Век Просвещения вырвал актера из рук дьявола; театральный костюм перестал быть санбенито [100], на котором пылали языки адского пламени и извивались черти и драконы. Поэтому Вольтер был не только драматургом, чьи постановки приносят хороший доход: его трагедии были мистериями, в которых актеры получали очищение.

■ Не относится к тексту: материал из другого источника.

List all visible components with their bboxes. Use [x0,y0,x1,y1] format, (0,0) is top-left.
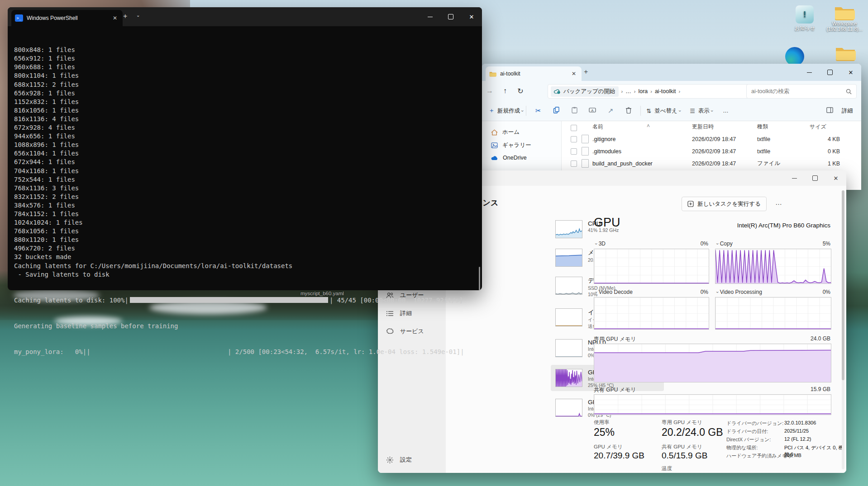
row-checkbox[interactable] [571,148,577,155]
close-tab-icon[interactable]: ✕ [111,15,119,21]
chart-header-video-decode[interactable]: › Video Decode [594,289,633,295]
view-icon: ☰ [690,108,695,114]
new-button[interactable]: 新規作成 [497,107,520,115]
terminal-line: 672x928: 4 files [14,123,482,132]
terminal-line: 1088x896: 1 files [14,141,482,149]
driver-date-value: 2025/11/25 [784,428,809,434]
breadcrumb-separator: › [620,89,625,94]
file-icon [582,159,589,168]
chart-header-3d[interactable]: › 3D [594,241,606,247]
terminal-line: 496x720: 2 files [14,244,482,253]
taskmgr-performance-page: パフォーマンス 新しいタスクを実行する … CPU 41% 1.92 GHz メ… [446,186,846,473]
sort-ascending-icon: ˄ [647,123,650,129]
close-tab-icon[interactable]: ✕ [570,71,578,77]
terminal-line: 832x1152: 2 files [14,193,482,201]
minimize-button[interactable] [420,7,440,26]
nav-item-settings[interactable]: 設定 [382,453,445,467]
chart-header-copy[interactable]: › Copy [715,241,733,247]
close-button[interactable]: ✕ [461,7,482,26]
explorer-tab[interactable]: ai-toolkit ✕ [486,66,582,81]
table-row[interactable]: .gitmodules 2026/02/09 18:47 txtfile 0 K… [562,145,858,157]
rename-icon[interactable]: A [583,107,601,115]
terminal-line: 752x544: 1 files [14,175,482,184]
app-icon: ! [796,5,814,24]
minimize-button[interactable] [799,64,820,81]
terminal-line: 768x1136: 3 files [14,184,482,193]
sidebar-item-onedrive[interactable]: OneDrive [482,152,561,164]
file-icon [582,147,589,156]
directx-version-label: DirectX バージョン: [726,436,771,443]
desktop-icon-app[interactable]: ! お知らせ [784,5,825,32]
terminal-output[interactable]: 800x848: 1 files656x912: 1 files960x688:… [8,26,482,374]
minimize-button[interactable] [784,170,805,186]
maximize-button[interactable] [440,7,461,26]
copy-icon[interactable] [547,107,565,115]
column-header-name[interactable]: 名前 [592,123,603,131]
column-header-size[interactable]: サイズ [810,123,826,131]
desktop-icon-workspace-folder[interactable]: Workspace (192.168.11.8)... [824,5,865,32]
shmem-label: 共有 GPU メモリ [662,444,702,450]
delete-icon[interactable] [620,107,638,115]
gear-icon [386,456,394,464]
terminal-line: 704x1168: 1 files [14,167,482,175]
breadcrumb-segment[interactable]: ai-toolkit [655,88,676,94]
close-button[interactable]: ✕ [840,64,861,81]
row-checkbox[interactable] [571,136,577,142]
toolbar-divider [640,106,641,116]
terminal-tab[interactable]: >_ Windows PowerShell ✕ [11,10,123,26]
paste-icon[interactable] [565,107,583,115]
onedrive-sync-icon: ↑ [554,89,561,94]
table-row[interactable]: .gitignore 2026/02/09 18:47 txtfile 4 KB [562,133,858,145]
search-input[interactable]: ai-toolkitの検索 [746,84,857,99]
more-options-button[interactable]: … [775,198,783,206]
share-icon[interactable]: ↗ [601,107,620,115]
sidebar-item-gallery[interactable]: ギャラリー [482,139,561,152]
folder-icon [834,5,855,21]
view-button[interactable]: 表示 [698,107,710,115]
forward-icon[interactable]: → [482,87,497,95]
breadcrumb[interactable]: ↑ バックアップの開始 › … › lora › ai-toolkit › [548,84,780,99]
dedicated-memory-label: 専用 GPU メモリ [594,335,636,343]
memory-graph-thumbnail [555,249,582,267]
details-pane-button[interactable]: 詳細 [842,107,853,115]
close-button[interactable]: ✕ [825,170,846,186]
shared-gpu-memory-chart [594,394,831,415]
table-row[interactable]: build_and_push_docker 2026/02/09 18:47 フ… [562,157,858,170]
select-all-checkbox[interactable] [571,125,577,131]
breadcrumb-separator: › [632,89,638,94]
tab-dropdown-icon[interactable]: ⌄ [136,13,140,18]
terminal-tab-title: Windows PowerShell [27,15,107,21]
folder-icon [835,45,856,61]
chart-header-video-processing[interactable]: › Video Processing [715,289,762,295]
scrollbar[interactable] [842,190,844,469]
more-options-button[interactable]: … [723,108,730,114]
terminal-line: 688x1152: 2 files [14,80,482,89]
terminal-line: 1152x832: 1 files [14,98,482,106]
row-checkbox[interactable] [571,160,577,167]
terminal-scrollbar-thumb[interactable] [479,267,480,290]
run-new-task-button[interactable]: 新しいタスクを実行する [682,197,767,211]
svg-text:A: A [591,109,594,113]
shmem-value: 0.5/15.9 GB [662,451,707,461]
refresh-icon[interactable]: ↻ [513,87,528,95]
column-header-date[interactable]: 更新日時 [692,123,714,131]
ethernet-graph-thumbnail [555,308,582,326]
maximize-button[interactable] [805,170,825,186]
scrollbar-thumb[interactable] [842,190,844,380]
new-tab-button[interactable]: ＋ [122,12,129,20]
explorer-tab-title: ai-toolkit [500,71,566,77]
column-header-type[interactable]: 種類 [757,123,768,131]
desktop-icon-folder[interactable] [825,45,866,61]
gpu1-graph-thumbnail [555,399,582,417]
sidebar-item-home[interactable]: ホーム [482,126,561,139]
breadcrumb-ellipsis[interactable]: … [625,88,631,94]
terminal-line: 656x928: 1 files [14,89,482,98]
breadcrumb-root[interactable]: ↑ バックアップの開始 [551,86,619,97]
breadcrumb-segment[interactable]: lora [638,88,648,94]
sort-button[interactable]: 並べ替え [654,107,677,115]
maximize-button[interactable] [820,64,840,81]
cut-icon[interactable]: ✂ [529,107,547,115]
new-tab-button[interactable]: ＋ [582,67,589,76]
up-icon[interactable]: ↑ [497,87,513,95]
terminal-line: Caching latents for C:/Users/momijiina/D… [14,262,482,270]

Ко времени появления Тальма в театре Французской Комедии ведущим актером в ней был Лекэн — ученик Вольтера и лучший его истолкователь. Некрасивый, с глуховатым голосом, он резко отличался своей внешностью от лощеных красавцев актеров придворного театра. Видимо, это обстоятельство послужило не последней причиной его вольтерьянства, но не только оно. Лекэн действительно был талантлив, он первый уловил тот дух историзма, который нес с собой надвигающийся XIX век. Он начал театральную реформу, чьим символом и знаменем вскоре стал Тальма. Лекэн усилил психологизацию трагической читки и мимическую выразительность, пытался придать костюму черты исторической достоверности. Его озадачивало то, что античные герои на сцене выступают в париках, камзолах и чулках; начиная с 1756 года в роли Нина («Семирамида» Вольтера) он выходил из могилы с обнаженными руками, окровавленный и с растрепанными волосами. Особого успеха это воскресение не имело.

Лекэн экспериментировал и со сценой. В 1759 году он удалил с нее скамьи, где по обычаю сидело дворянство. Таким образом, аристократия была удалена им с театральной сцены за тридцать лет до того, как революция убрала ее со сцены исторической.

Лекэн умер в 1778 году, незадолго до приезда Вольтера в Париж. Передают, что когда актер Бель-кур сказал Вольтеру, указывая на своих товарищей: «Вы хотите видеть Лекэна? Вот, сударь, все, что осталось от Французской Комедии», — тот лишился чувств.

Среди мимов особой славой пользовался Дюгазон, известный, в частности, тем, что придумал сорок способов движения самой неподвижной частью лица — носом. Популярностью пользовался также Дезессар. Он был невероятно толст, так что на сцене для него делали специальную мебель. Дюгазон однажды сыграл с ним злую шутку. Он попросил Дезессара надеть траурное платье и отправился с ним к первому министру, якобы для того, чтобы устроить его судьбу. На вопрос, почему его товарищ в трауре, Дюгазон невозмутимо отвечал, что таковое платье прилично наследнику и пояснил, что вчера в Ботаническом саду умер слон и он, Дюгазон, от имени Французской Комедии, просит министра, чтобы место павшего слона было дано Дезес-сару. Эта шутка дала повод к знаменитой дуэли: Дюгазон начертил мелом огромный круг на животе противника, говоря, что выстрел, попавший за круг, будет не в счет. Дуэль кончилась веселым завтраком в ближайшем трактире.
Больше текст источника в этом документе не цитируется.